Asked about the inspiration about the book, Baum said that the process of inspiration for the book was Dickson “and I happily came along, because it’s really in synchrony with things that I believe that it was an opportunity to meet really interesting people that I would never have access to – the big guys, the famous guys and then the ‘little guys’ – the little guys who are not little at all – but are the people who are less well known.”
From victims of terror to Ethiopians who journeyed to Israel against all odds, to figures like Natan Sharansky and Tal Brody, these are the stories of resilience that inspired the authors.  
“They’re all very interesting stories and they are stories that need to be told, and it was great sitting with them for hours and listening,” Baum said, adding that “it was an amazing experience.”
For Dickson, the idea for the book began six years ago.
“I was amazed by how Israelis persistently propel themselves forward despite the daily stress of not knowing what will happen in a dangerous region and facing very real threats from war, trauma and terror,” he said. “I was fascinated by exploring what makes Israelis so resilient. One of the surprises and highlights was how willing all these amazing personalities were to be a part of this project.”

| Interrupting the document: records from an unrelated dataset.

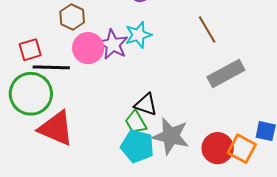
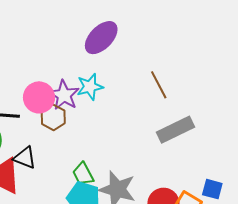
brown hexagon: (72, 17) -> (53, 117), moved
black triangle: (146, 105) -> (25, 158), moved

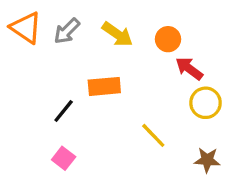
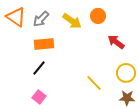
orange circle: (168, 39) -> (98, 16), moved
orange rectangle: (104, 86) -> (44, 44), moved
yellow circle: (206, 103) -> (126, 73), moved

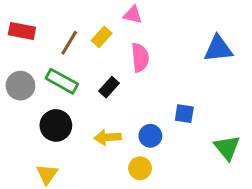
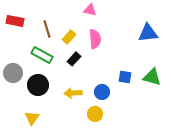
yellow rectangle: (102, 37) -> (69, 37), moved
brown line: (69, 43) -> (47, 29), turned -48
gray circle: (20, 86) -> (13, 73), moved
green triangle: (227, 148) -> (152, 77), moved, turned -36

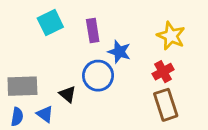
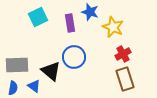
yellow star: (171, 36) -> (113, 27), moved
blue star: (119, 52) -> (90, 12), moved
black triangle: (68, 94) -> (51, 71), size x1.5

Baum said the duo worked really hard to have one voice or narrative in the book, “and I think I think we were successful.”

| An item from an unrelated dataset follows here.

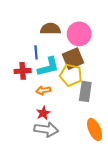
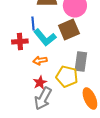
cyan L-shape: (48, 67) -> (45, 38), turned 65
yellow pentagon: (71, 75) -> (67, 76), moved
gray arrow: (46, 130) -> (43, 98), turned 110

Baum pointed out that the keys to resilience they talked about aren’t exclusive to the specific person they were interviewing or the only types of resilience.
“These aren’t the only ones but these we figured we would choose three major ones and focus on them, it could, it would get very confusing if we had 10 keys to resilience,” she continued. “The three that we’ve focused on were flexibility, emotions and meaning. I’ve always believed that flexibility is the key to resilience so [if] one avenue of coping is not working, we’ve got a shift. And I think what’s so hard for example during COVID-19 – you have a situation where your old coping mechanisms are probably not working, or have shifted, or they’re blocked.”

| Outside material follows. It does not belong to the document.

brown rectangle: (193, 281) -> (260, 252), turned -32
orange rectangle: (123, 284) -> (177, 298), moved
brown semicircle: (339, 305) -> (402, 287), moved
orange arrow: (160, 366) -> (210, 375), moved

For example, Baum said that “if I can’t go to a concert during COVID-19 then what else can I do? There are other things that I can do and that’s that flexibility.”
Emotions, Baum explained, is being able to express your emotions, “your whole range of emotions, not just the positive one. Sometimes people think oh I don’t want to feel sad I don’t want to feel lonely I don’t want to feel bored I’m thinking of the COVID emotions right now. I don’t want to feel grief. So I’m going to block those off that’s not good. I’m just going to focus on being happy and what we know is that we have to in order to feel happy in order to feel joy in order to feel excited. We have to allow ourselves the full range of emotions.
“Emotions are not bad,” Baum stressed. “Some of them are difficult, but we have to allow ourselves to feel them and have a place to express them and to express them might be with somebody else with a loved one with a friend or might be some, some fighting, or arts or music there are lots of different ways that one could express emotion, so that would be the second major key.”
The third major key Dickson and Baum looked at was meaning – making meaning out of our lives and experiences. Paraphrasing Holocaust survivor and psychiatrist Victor Frankl, she pointed out that “if a man has what to live for he can go through almost anything.”
Discussing the title of the book, Dickson said they chose “Isresilience” because “we were trying to give a name to the tenet – that aspect of ‘Israeliness’ that helps them withstand tragedy and rebuild following it. So Isresilience was it!”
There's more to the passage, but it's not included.